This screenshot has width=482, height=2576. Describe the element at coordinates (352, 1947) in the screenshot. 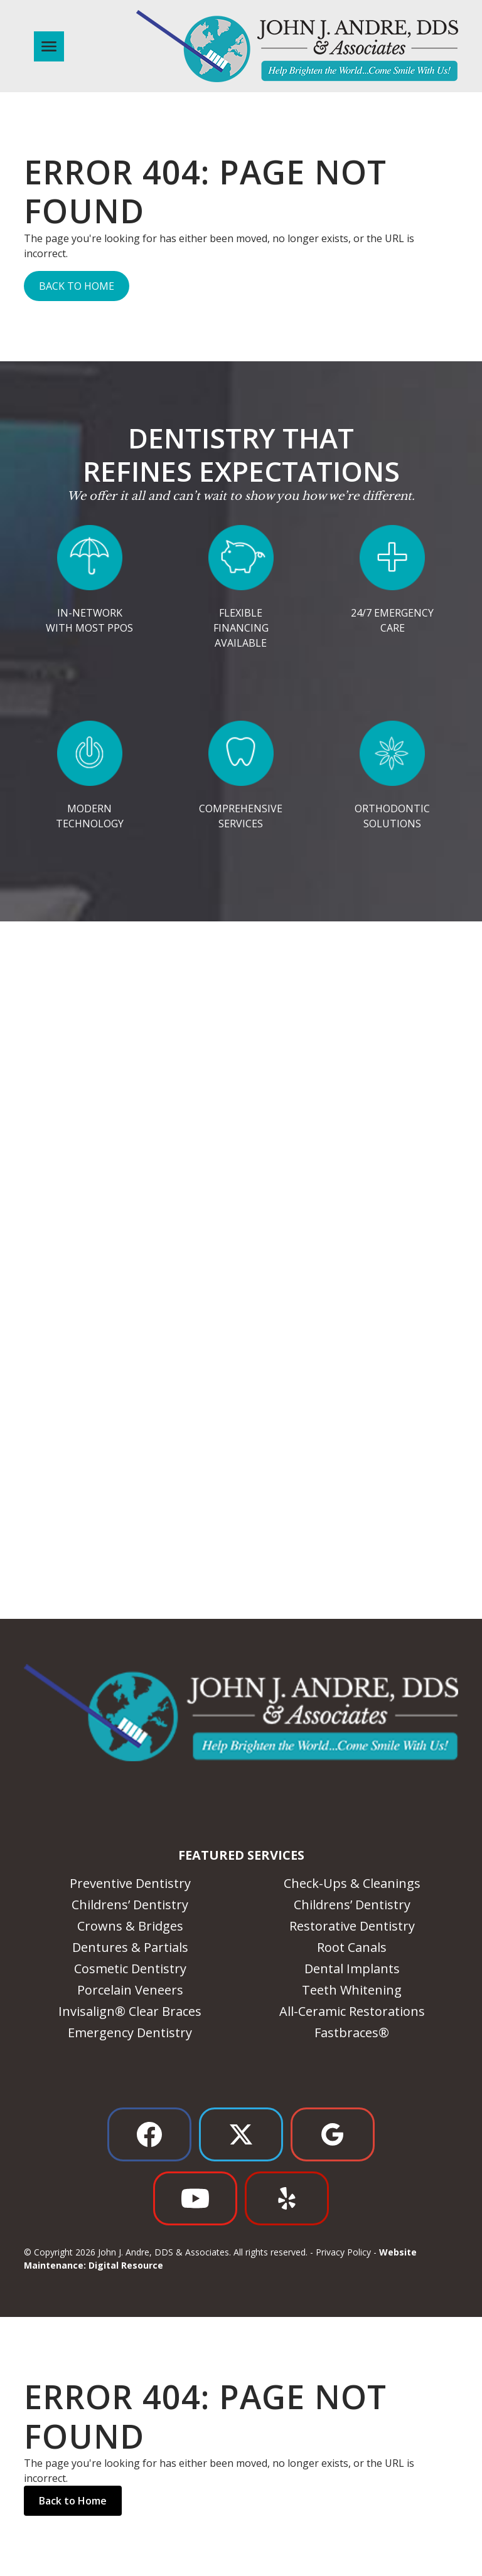

I see `Root Canals` at that location.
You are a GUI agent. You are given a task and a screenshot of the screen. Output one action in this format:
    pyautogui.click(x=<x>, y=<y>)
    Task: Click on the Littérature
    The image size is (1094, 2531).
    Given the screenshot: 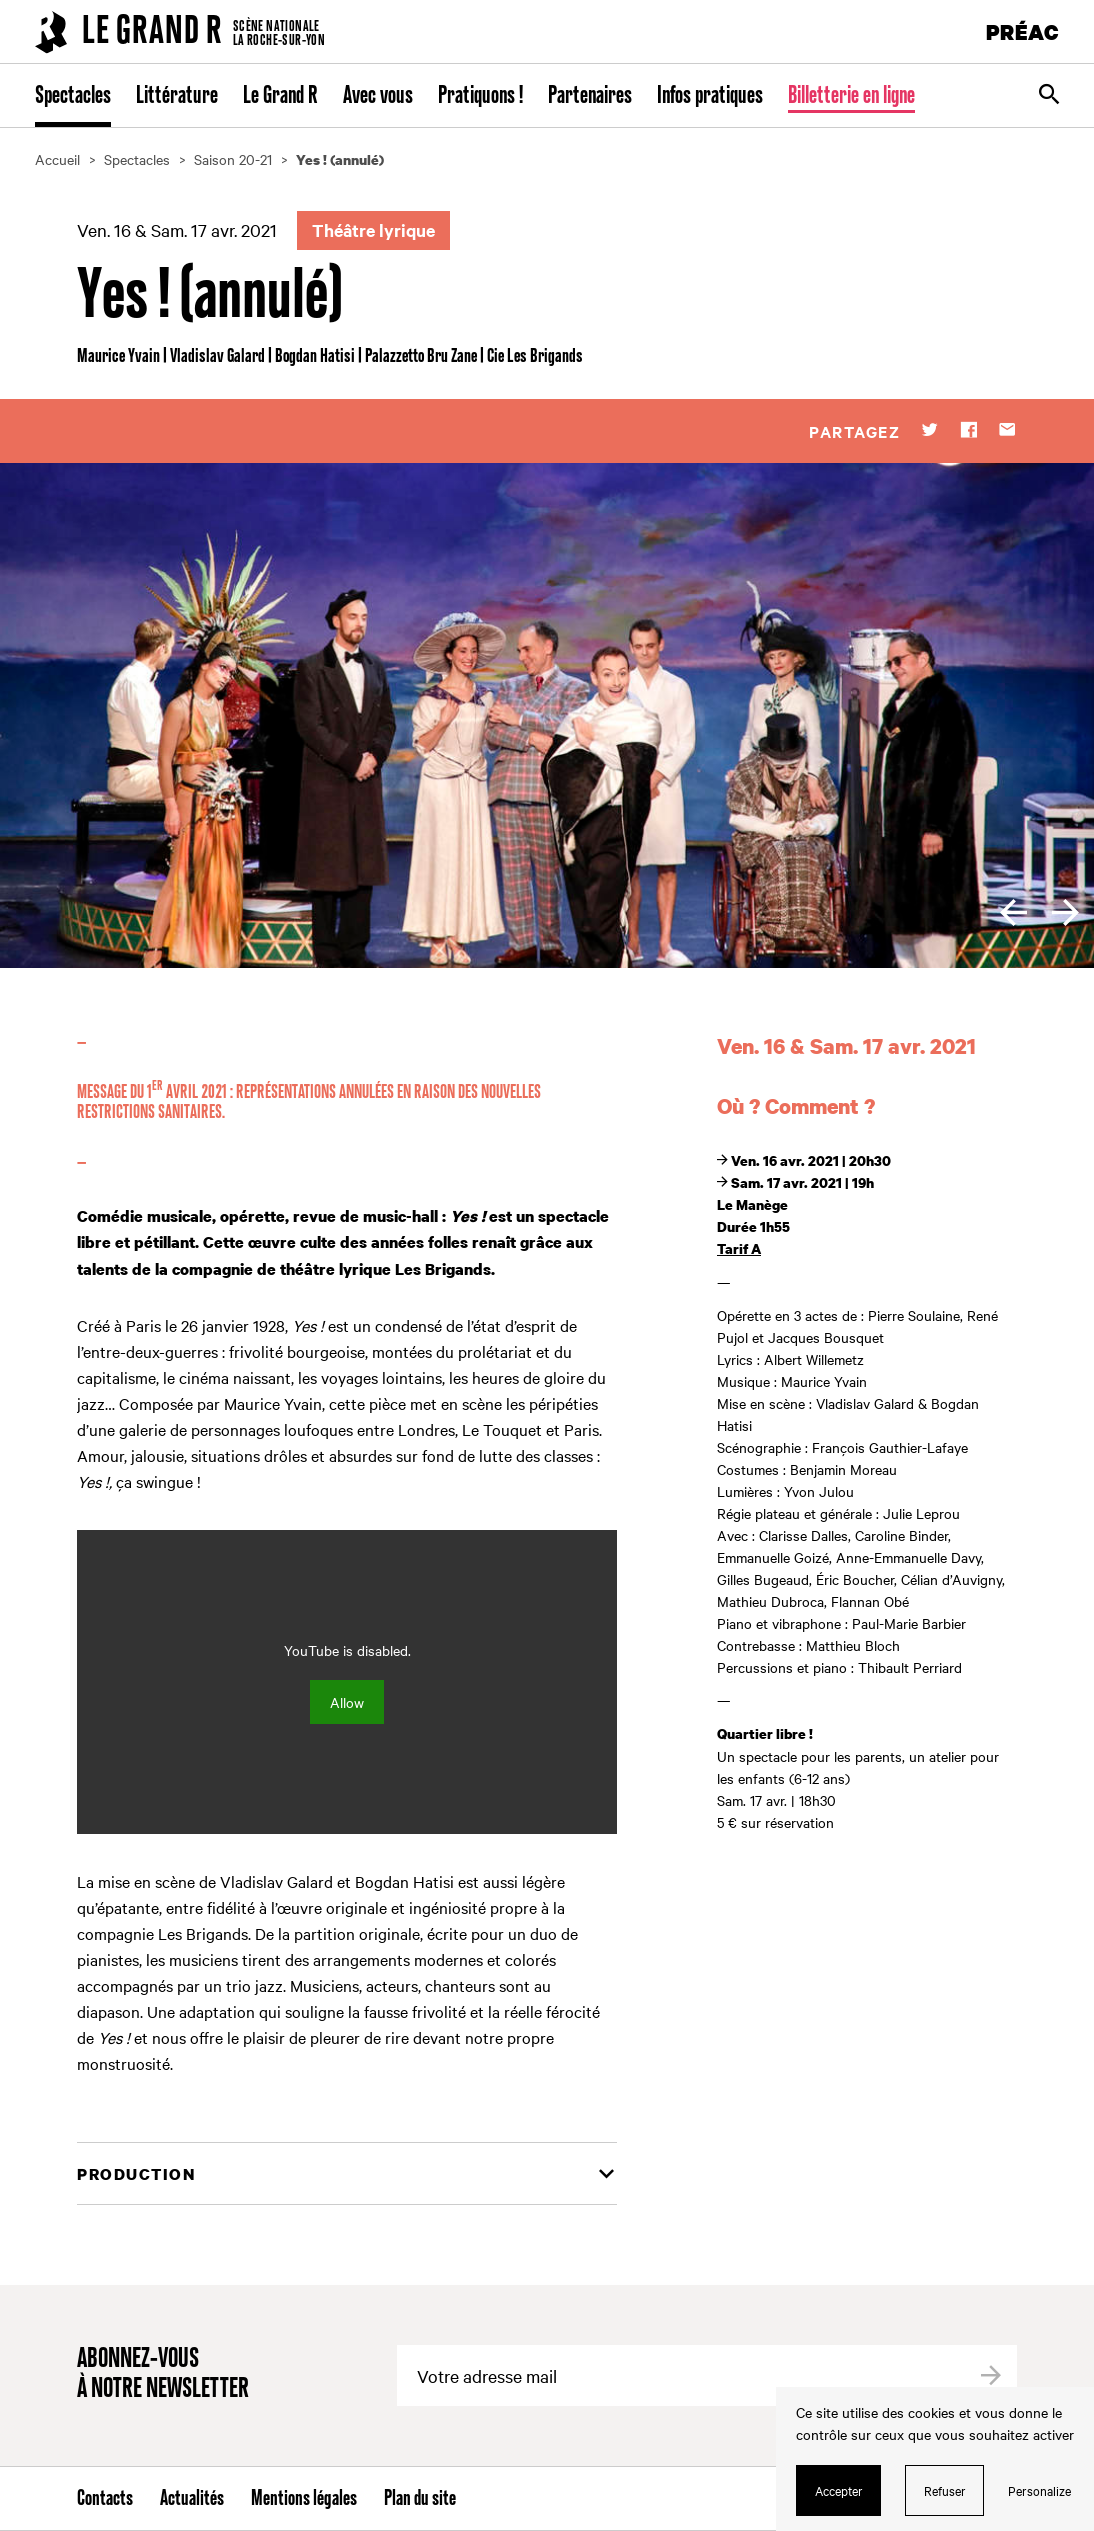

- TASK ITEM
An exact copy of the records above is required, leaving out the pictures.

- ANSWER BOX
This screenshot has width=482, height=2576. Describe the element at coordinates (352, 1947) in the screenshot. 

I see `Root Canals` at that location.
You are a GUI agent. You are given a task and a screenshot of the screen. Output one action in this format:
    pyautogui.click(x=<x>, y=<y>)
    Task: Click on the Littérature
    The image size is (1094, 2531).
    Given the screenshot: 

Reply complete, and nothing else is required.